In addition to providing regional migration projections for any desired collection of countries, a second goal of our work is to improve the migration component of probabilistic population projections. To produce fully probabilistic population projections, one must incorporate probabilistic projections of fertility and mortality with a global probabilistic model of migration. It follows from the demographic balancing equation that the contribution of migration to population change is given by net migration (that is, in-migration minus out-migration.) Probabilistic models exist for both net migration (Azose & Raftery, 2015; Azose, Ševčíková, & Raftery, 2016) and in- and out-migration separately (Wiśniowski, Smith, Bijak, Raymer, & Forster, 2015). Both of these models are Bayesian hierarchical autoregressive models which treat forecast errors in migration as independent across countries, conditional on model parameters. This leads to projections that are well calibrated for individual countries, but may not be for multi-country aggregates. Our method aims to relax this independence assumption.

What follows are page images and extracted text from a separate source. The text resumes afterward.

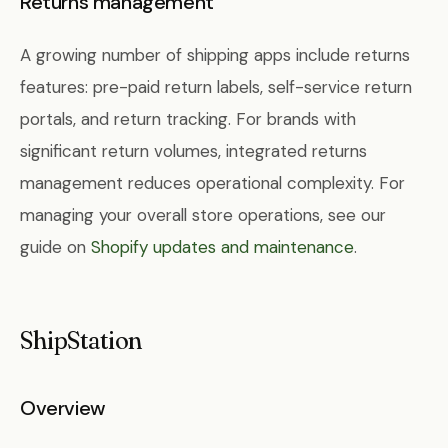
Returns management
A growing number of shipping apps include returns
features: pre-paid return labels, self-service return
portals, and return tracking. For brands with
significant return volumes, integrated returns
management reduces operational complexity. For
managing your overall store operations, see our
guide on
Shopify updates and maintenance
.
ShipStation
Overview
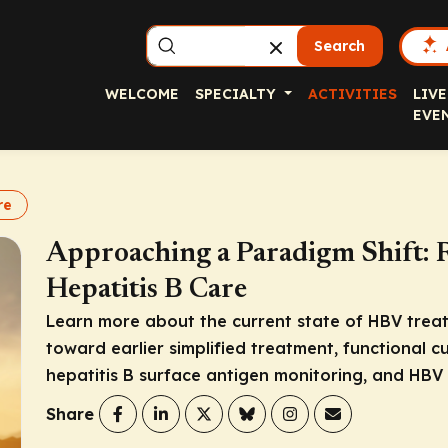
Search
WELCOME
SPECIALTY
ACTIVITIES
LIVE
EVE
re
Approaching a Paradigm Shift: R
Hepatitis B Care
Learn more about the current state of HBV treat
toward earlier simplified treatment, functional c
hepatitis B surface antigen monitoring, and HBV 
Share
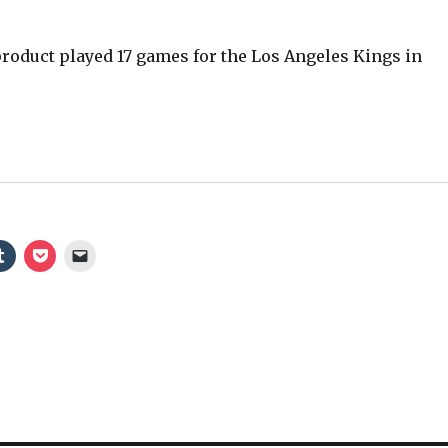
oduct played 17 games for the Los Angeles Kings in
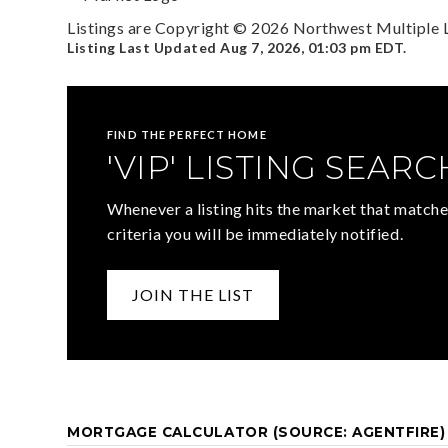
Listings are Copyright ©
2026
Northwest Multiple Li
Listing Last Updated
Aug 7, 2026
,
01:03 pm EDT
.
FIND THE PERFECT HOME
'VIP' LISTING SEARC
Whenever a listing hits the market that matche
criteria you will be immediately notified.
JOIN THE LIST
MORTGAGE CALCULATOR (SOURCE: AGENTFIRE)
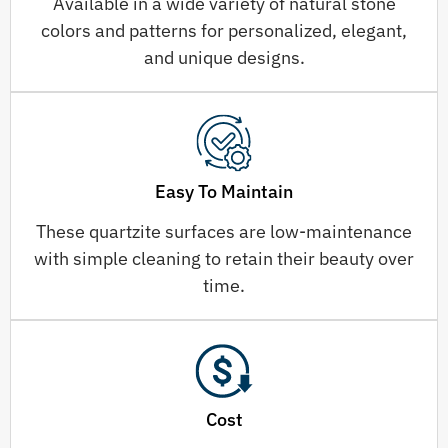
Available in a wide variety of natural stone
colors and patterns for personalized, elegant,
and unique designs.
Easy To Maintain
These quartzite surfaces are low-maintenance
with simple cleaning to retain their beauty over
time.
Cost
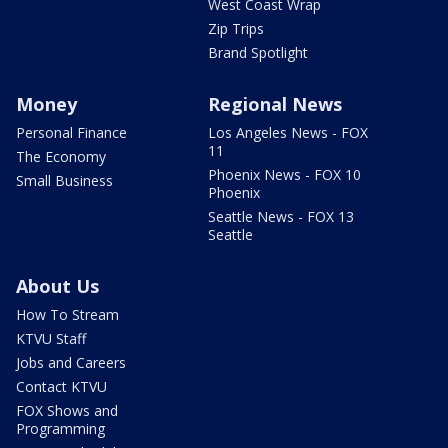
West Coast Wrap
Zip Trips
Brand Spotlight
Money
Regional News
Personal Finance
Los Angeles News - FOX
11
The Economy
Phoenix News - FOX 10
Small Business
Phoenix
Seattle News - FOX 13
Seattle
About Us
How To Stream
KTVU Staff
Jobs and Careers
Contact KTVU
FOX Shows and
Programming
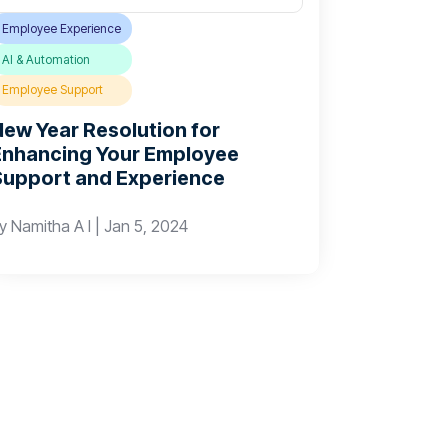
Employee Experience
AI & Automation
Employee Support
New Year Resolution for
Enhancing Your Employee
Support and Experience
by
Namitha A I
|
Jan 5, 2024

It is worth noting that a strong correlation in migration rates themselves need not translate to a strong correlation in forecast errors. For example, from 1960 through 2000, Mexico was consistently either the largest or second-largest source of migration flows to the US, with nearly 5 million Mexicans or more migrating to the US during the 1990s (Abel, 2013). While we estimate that net migration rates for the USA and Mexico have a correlation of −0.56 based on quinquennial WPP data from 1950–2010, we estimate a correlation in forecast errors of only −0.07. That is, most of the relationship between the USA and Mexico is already captured by the autoregressive model parameters, and the “random” components of migration rates for the two countries are nearly independent conditional on the AR(1) model.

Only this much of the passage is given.